[Record excerpts — start]

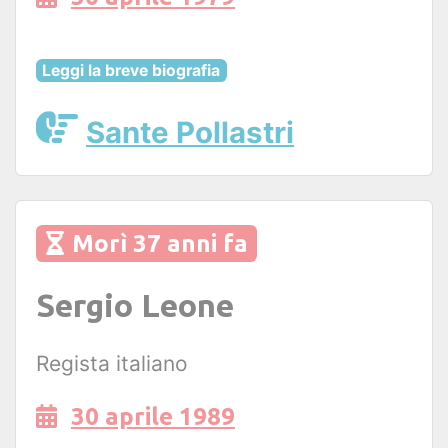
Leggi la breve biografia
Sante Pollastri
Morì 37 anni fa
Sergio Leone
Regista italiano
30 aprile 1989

[Record excerpts — finish]
[Record excerpts — start]

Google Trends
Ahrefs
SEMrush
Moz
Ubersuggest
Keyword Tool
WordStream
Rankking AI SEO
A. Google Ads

[Record excerpts — finish]

What you are asked to do: Return word for word the lines above from the line with "Leggi la breve biografia" to the line with "30 aprile 1989", including both and leaving out all others.

Task output:
Leggi la breve biografia
Sante Pollastri
Morì 37 anni fa
Sergio Leone
Regista italiano
30 aprile 1989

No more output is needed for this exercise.